An MP has accused the government of being “obsessed” with adoption while ignoring other permanency orders for children.
In a letter sent to The Times and seen by Community Care, Liberal Democrat MP John Hemming said government data shows that although adoption numbers have fallen – a fact that has been regularly quoted by ministers and widely reported in the media – the number of permanent orders for children, such as residency orders and special guardianship orders, have actually increased.
“The total number of children leaving care to permanence to 31st March 2010 was 5,500 and to 31st March 2011 was 5,960. That is a net increase rather than reduction. I take the view that this conceals other problems, but it remains that these figures show more permanence not less,” Hemming wrote.

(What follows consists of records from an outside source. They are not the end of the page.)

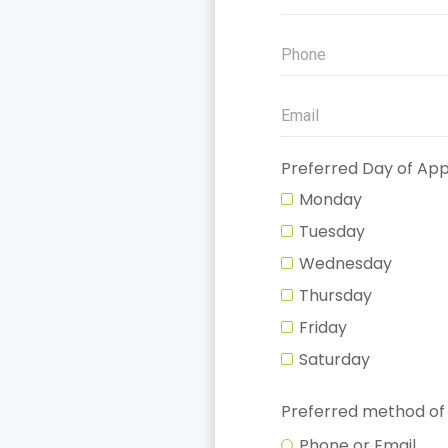
Preferred Day of Ap
Monday
Tuesday
Wednesday
Thursday
Friday
Saturday
Preferred method of
Phone or Email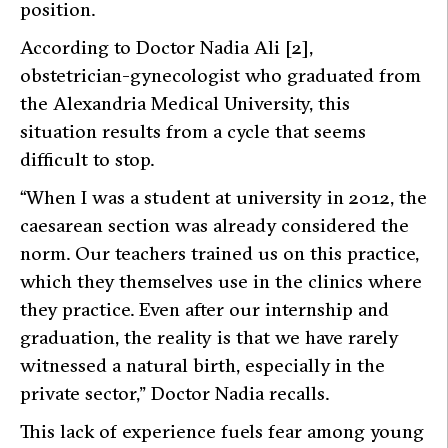
position.
According to Doctor Nadia Ali [2],
obstetrician-gynecologist who graduated from
the Alexandria Medical University, this
situation results from a cycle that seems
difficult to stop.
“When I was a student at university in 2012, the
caesarean section was already considered the
norm. Our teachers trained us on this practice,
which they themselves use in the clinics where
they practice. Even after our internship and
graduation, the reality is that we have rarely
witnessed a natural birth, especially in the
private sector,” Doctor Nadia recalls.
This lack of experience fuels fear among young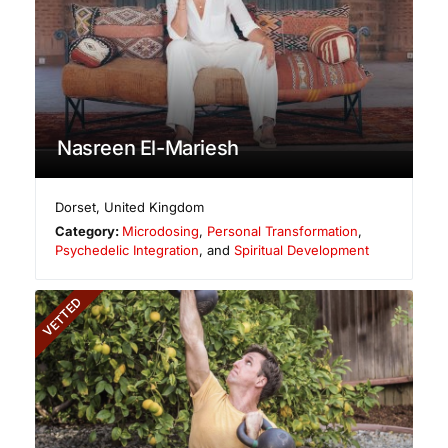
Nasreen El-Mariesh
Dorset
,
United Kingdom
Category:
Microdosing
,
Personal Transformation
,
Psychedelic Integration
, and
Spiritual Development
VETTED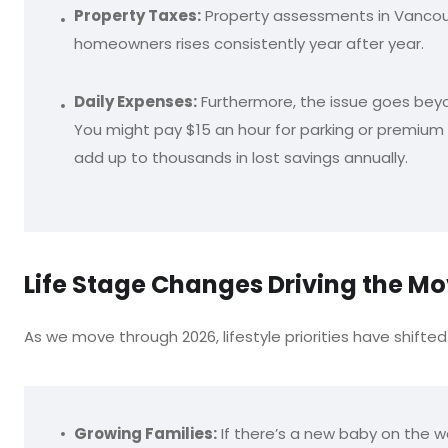
Property Taxes:
Property assessments in Vancouv
homeowners rises consistently year after year.
Daily Expenses:
Furthermore, the issue goes beyond
You might pay $15 an hour for parking or premium p
add up to thousands in lost savings annually.
Life Stage Changes Driving the M
As we move through 2026, lifestyle priorities have shifted 
Growing Families:
If there’s a new baby on the wa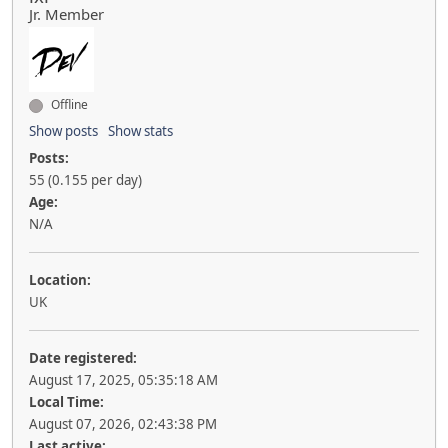
Jr. Member
Offline
Show posts
Show stats
Posts:
55 (0.155 per day)
Age:
N/A
Location:
UK
Date registered:
August 17, 2025, 05:35:18 AM
Local Time:
August 07, 2026, 02:43:38 PM
Last active: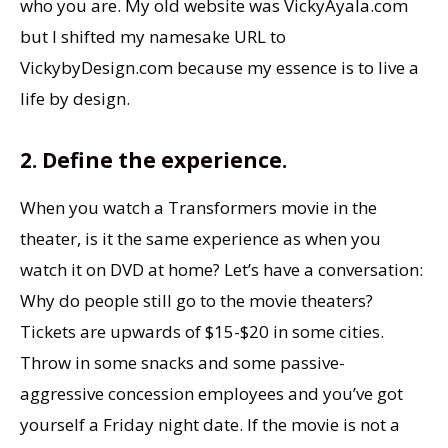
who you are. My old website was VickyAyala.com
but I shifted my namesake URL to
VickybyDesign.com because my essence is to live a
life by design.
2. Define the experience.
When you watch a Transformers movie in the
theater, is it the same experience as when you
watch it on DVD at home? Let’s have a conversation:
Why do people still go to the movie theaters?
Tickets are upwards of $15-$20 in some cities.
Throw in some snacks and some passive-
aggressive concession employees and you’ve got
yourself a Friday night date. If the movie is not a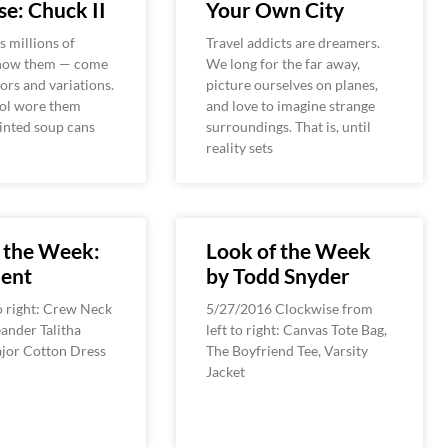
e: Chuck II
Your Own City
 millions of
Travel addicts are dreamers.
know them — come
We long for the far away,
ors and variations.
picture ourselves on planes,
ol wore them
and love to imagine strange
inted soup cans
surroundings. That is, until
reality sets
 the Week:
Look of the Week
ent
by Todd Snyder
o right: Crew Neck
5/27/2016 Clockwise from
ander Talitha
left to right: Canvas Tote Bag,
ajor Cotton Dress
The Boyfriend Tee, Varsity
Jacket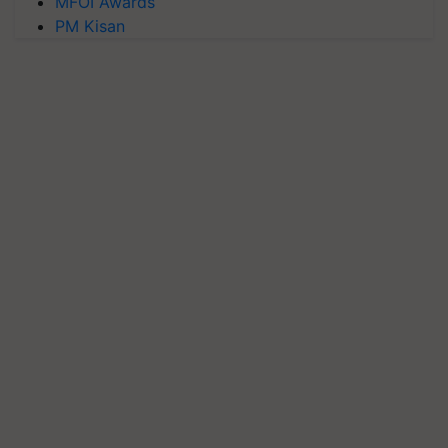
MFOI Awards
PM Kisan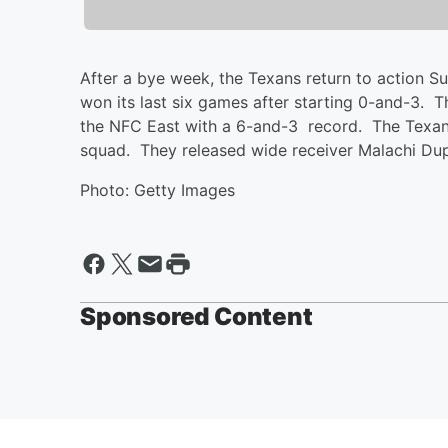
After a bye week, the Texans return to action 
won its last six games after starting 0-and-3.
the NFC East with a 6-and-3 record. The Texans
squad. They released wide receiver Malachi Dup
Photo: Getty Images
Sponsored Content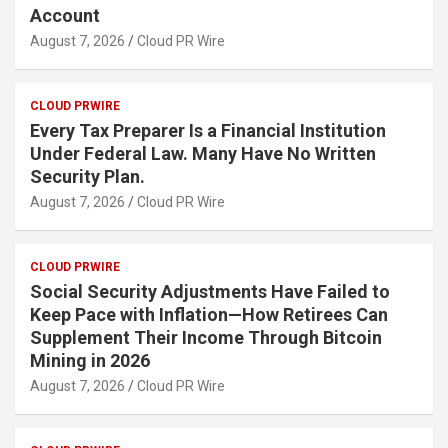
Account
August 7, 2026
Cloud PR Wire
CLOUD PRWIRE
Every Tax Preparer Is a Financial Institution
Under Federal Law. Many Have No Written
Security Plan.
August 7, 2026
Cloud PR Wire
CLOUD PRWIRE
Social Security Adjustments Have Failed to
Keep Pace with Inflation—How Retirees Can
Supplement Their Income Through Bitcoin
Mining in 2026
August 7, 2026
Cloud PR Wire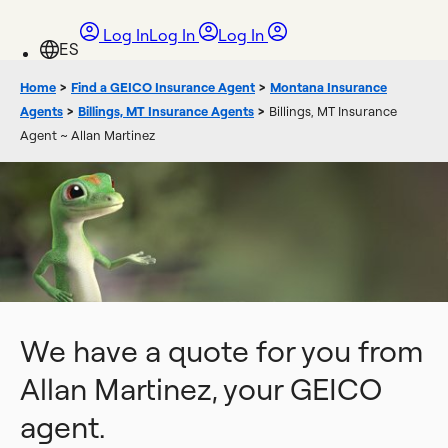
Log In
Log In
Log In
Home
>
Find a GEICO Insurance Agent
>
Montana Insurance
Agents
>
Billings, MT Insurance Agents
>
Billings, MT Insurance
Agent ~ Allan Martinez
We have a quote for you from
Allan Martinez, your GEICO
agent.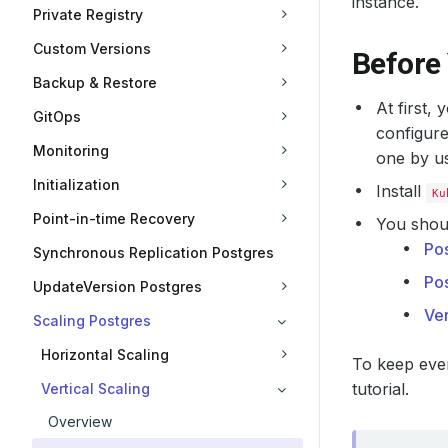
instance.
Private Registry
Custom Versions
Before
Backup & Restore
At first,
GitOps
configure
Monitoring
one by u
Initialization
Install
Ku
Point-in-time Recovery
You shoul
Po
Synchronous Replication Postgres
Po
UpdateVersion Postgres
Ver
Scaling Postgres
Horizontal Scaling
To keep ever
tutorial.
Vertical Scaling
Overview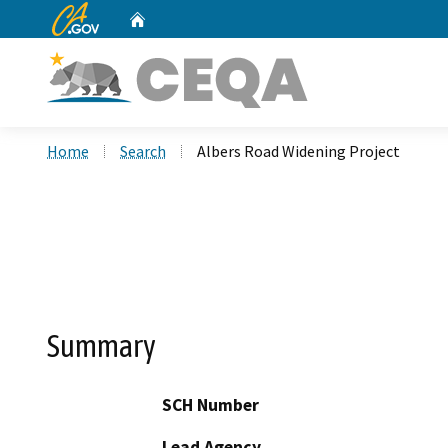
CA.gov
Home
Custom Google Search
Home
Search
Albers Road Widening Project
Summary
SCH Number
Lead Agency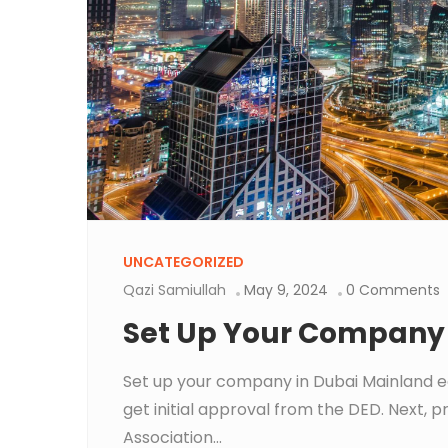
UNCATEGORIZED
Qazi Samiullah
May 9, 2024
0 Comments
Set Up Your Company 
Set up your company in Dubai Mainland e
get initial approval from the DED. Next
Association...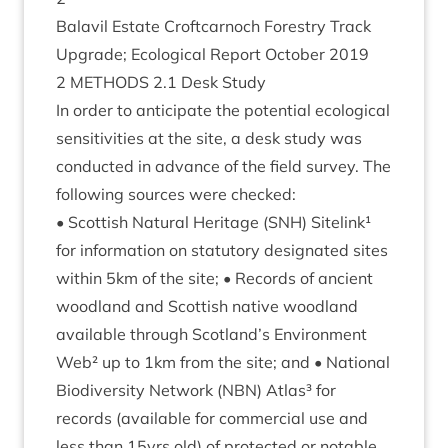
Bal­avil Estate Croft­car­noch Forestry Track
Upgrade; Eco­lo­gic­al Report Octo­ber
2019
2
METH­ODS
2
.
1
Desk Study
In order to anti­cip­ate the poten­tial eco­lo­gic­al
sens­it­iv­it­ies at the site, a desk study was
con­duc­ted in advance of the field sur­vey. The
fol­low­ing sources were checked:
• Scot­tish Nat­ur­al Her­it­age (
SNH
) Sitelink¹
for inform­a­tion on stat­utory des­ig­nated sites
with­in
5
km of the site; • Records of ancient
wood­land and Scot­tish nat­ive wood­land
avail­able through Scotland’s Envir­on­ment
Web² up to
1
km from the site; and • Nation­al
Biod­iversity Net­work (
NBN
) Atlas³ for
records (avail­able for com­mer­cial use and
less than
15
yrs old) of pro­tec­ted or not­able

He told Community Care he believed there was “an obsession with adoption in government and at The Times newspaper” which risked ignoring other “very good” permanency options for children.
He also claimed that the government’s efforts to increase the number of adoptions are premature given the lack of reliable data on the number that break down.
“The government has…detailed information as to what happens with each child in care. I find it sad that The Times is willing to pressurise the government to change policy without the detailed work as to how many adoptions break down and a proper consideration of outcomes for children in care,” Hemming wrote.
“What we should be concentrating on is protecting children from harm. That focus has been lost with the concentration on adoption. It is important to look at the details of the figures and not to concentrate on a few headline figures,” he wrote.
Nushra Mansuri, professional officer for the British Association of Social Workers, said she was “surprised” to find herself agreeing with Hemming – who has been a strong critic of social workers in the past – but said his argument was “credible”.
“John Hemming is right to draw attention to the fact that we need accurate data and a much better analysis of what happens after children have been adopted before we rush to increase adoption figures.
“How many children have we assessed as being suitable for adoption and what’s happening to them? That’s the data we need to collect and interrogate,” she said.
Hemming’s argument also echoes that made by Steve Miley, interim assistant director of the children’s social care division at Hammersmith and Fulham, who recently told Community Care: “Official statistics for all permanency orders show an excellent improvement over the last five years – a 27% increase in the number of permanency orders; and in the last year a 9% increase.
“This illustrates very positive outcomes for children; the debate about adoption needs to cover all aspects of permanency and has a positive picture to paint.”